Page images and extracted text:
------------------------------

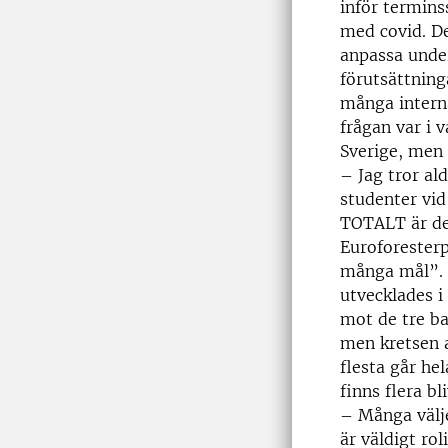
inför termins
med covid. De
anpassa under
förutsättning
många intern
frågan var i 
Sverige, men a
– Jag tror al
studenter vid
TOTALT är de
Euroforester
många mål”. U
utvecklades i
mot de tre ba
men kretsen a
flesta går he
finns flera b
– Många välje
är väldigt ro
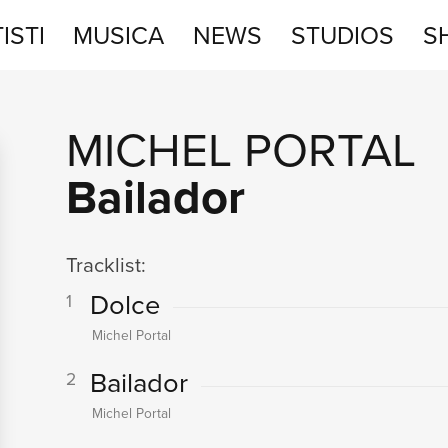
ISTI
MUSICA
NEWS
STUDIOS
S
STUDIOS
MICHEL PORTAL
SHOP
Bailador
Tracklist:
Dolce
1
Michel Portal
Bailador
2
Michel Portal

------------------------------

- [Exercise directions]
From the line with "Sverige, men a" down to the last line of the entries above, set down every line exactly, apart from the pictures.

- [Task result]
Sverige, men a
– Jag tror al
studenter vid
TOTALT är de
Euroforester
många mål”. U
utvecklades i
mot de tre ba
men kretsen a
flesta går he
finns flera b
– Många välje
är väldigt ro
ISTI
MUSICA
NEWS
STUDIOS
S
STUDIOS
MICHEL PORTAL
SHOP
Bailador
Tracklist:
Dolce
1
Michel Portal
Bailador
2
Michel Portal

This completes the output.